By Kevin E. Noonan --
The first scene in the iconic dystopian 1985 sci-fi movie Brazil by Terry Gilliam (one of the Monty Python troop) is of a peaceful citizen being snatched from his comfy chair by jackbooted, black-clad members of a SWAT team, who unceremoniously stuff him into a body bag-restraint as they take him away. As a final insult, they leave something behind for his wife and family -- a bill, for the cost of taking him into custody.
This scene came to mind when a panel of the Federal Circuit held, on June 23rd of this year, that the provision of 35 U.S.C. § 145 (Civil Action to Obtain a Patent) providing that all expenses of the proceedings be borne by the plaintiff/appellant be construed to mean that a court can award attorney's fees to the Patent Office. This decision came as somewhat of a surprise to many at the time, and it seems to have raised eyebrows to a sufficient number of Federal Circuit judges that the Court today issued a per curiam, sua sponte order that the question be heard en banc. The order requests the parties submit briefs addressing this question:
Did the panel in NantKwest, Inc. v. Matal, 860 F.3d 1352 (Fed. Cir. 2017) correctly determine that 35 U.S.C. § 145's "[a]ll the expenses of the proceedings" provision authorizes an award of the United States Patent and Trademark Office's attorneys' fees?
Appellant's brief is due Monday, October 16th, and appellee's brief is due Tuesday, November 14th. Amicus briefs "will be entertained" on the question, without requiring consent of the parties or leave from the Court but subject to Fed. R. App. P. 29 and Federal Circuit Rule 29.
I love, love, love your open. I will now follow this case, all because you mentioned Brazil.
Posted by: leslie | September 01, 2017 at 08:13 AM
I do hope the en banc Federal Circuit overturns the panel decision-giving the Federal government attorneys fees as "costs" for simply appealing is a gross miscarriage of justice.

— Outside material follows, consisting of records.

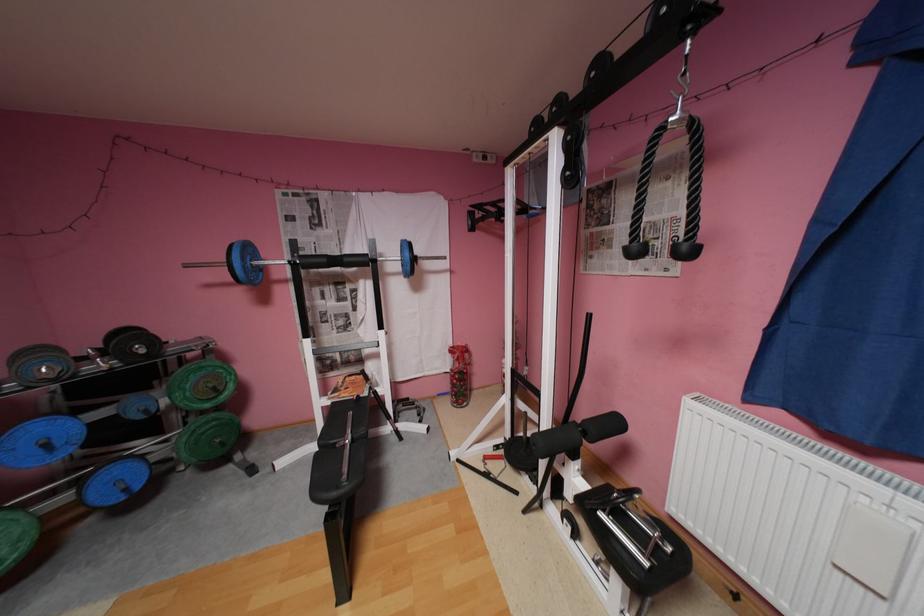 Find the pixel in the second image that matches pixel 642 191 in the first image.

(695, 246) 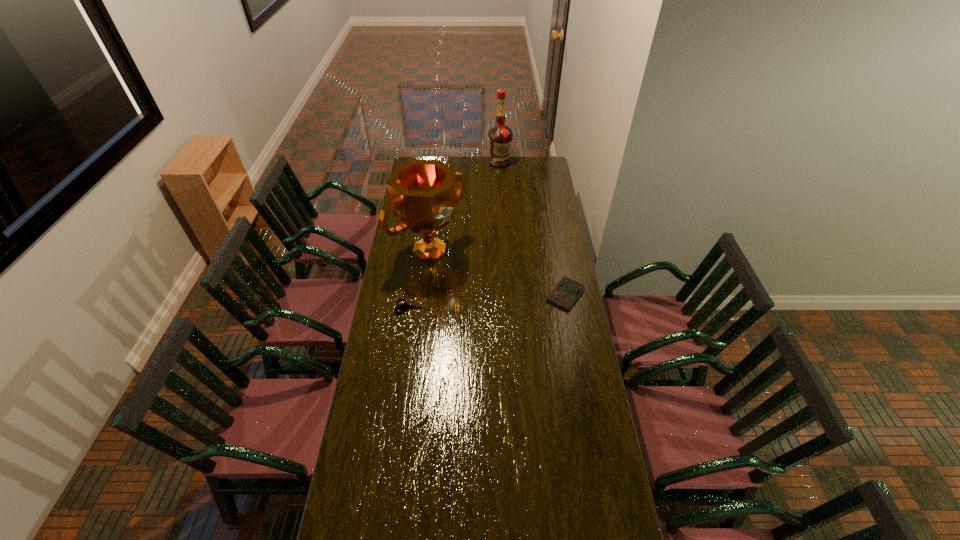 Identify the location of free space at the right edge. (534, 193).

Where is `vacant area at the near right corner`? vacant area at the near right corner is located at coordinates (583, 505).

Where is `free space between the second farthest object and the calculator`? free space between the second farthest object and the calculator is located at coordinates (497, 273).

Identify the location of free space between the second shortest object and the third nearest object. Image resolution: width=960 pixels, height=540 pixels. (497, 273).

At what (x,y) coordinates should I click in order to perform the action: click on unoccupied area between the third nearest object and the liquor. Please return your answer as a coordinate pair (x, y). The width and height of the screenshot is (960, 540). Looking at the image, I should click on (465, 206).

Identify the location of free space between the farthest object and the award. The width and height of the screenshot is (960, 540). (465, 206).

Locate an element on the screen. This screenshot has width=960, height=540. vacant space that's between the shortest object and the third object from left to right is located at coordinates (455, 235).

Where is `free area in between the shears and the second shortest object`? free area in between the shears and the second shortest object is located at coordinates (488, 301).

Locate an element on the screen. vacant area that lies between the second object from right to left and the award is located at coordinates (465, 206).

Where is `free point between the second object from right to left and the third nearest object`? This screenshot has width=960, height=540. free point between the second object from right to left and the third nearest object is located at coordinates (465, 206).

Posted by: EG | September 01, 2017 at 09:05 AM
Not to comment on the specific "who pays for what" issue, but that movie was not a great analogy. A 35 U.S.C. § 145 civil action only occurs when the applicant voluntarily chooses to file such a suit before going to the Fed. Cir. on an appeal. In most cases to introduce evidence the applicant could have introduced ex parte with declarations and exhibits in the application prosecution, or in a continuation, that is now instead subject to cross-examination and rebuttal in a 145 action. Few 145 actions change the outcome.
Posted by: Paul F. Morgan | September 01, 2017 at 09:13 AM
Paul: no analogy is perfect, of course, but unless the PTO goes the way of the FDA (which would be bad for innovation, no?) it seems unfair to make an applicant pay government attorneys' fees. Just my opinion
Posted by: Kevin E. Noonan | September 02, 2017 at 06:09 PM
Dealing a with a case right now in which the examiner doesn't understand the difference between a Fe (II) salt and a Fe (III) salt - the sort of thing a high school chemistry student is expected to know. It's bad enough that we need to spend thousands of dollars educating the examiner because the PTO doesn't know how to hire technically competent people. But to then add the PTO's attorney fees should this thing eventually go to court via 145? Are you kidding me?
Posted by: Atari Man | September 03, 2017 at 12:29 AM
Dr. Noonan,
Is this a question of "fairness" or is this a question of the law?
As I am sure that you are aware, the two are not always the same.
As to whether THIS court has the authority to rewrite the law, solely as a matter of "fairness,"...
well, call me:
Posted by: skeptical | September 03, 2017 at 10:09 AM
Well, Skep, as I understand it the issue is whether the law is interpreted to include attorneys fees (which is a new interpretation). There was no hint here of anything other than an applicant availing herself of the opportunity to have review of the administrative agency's decision.Insofar as policy goes fairness should be a part of that analysis (at least insofar as inventors that are not big companies are concerned).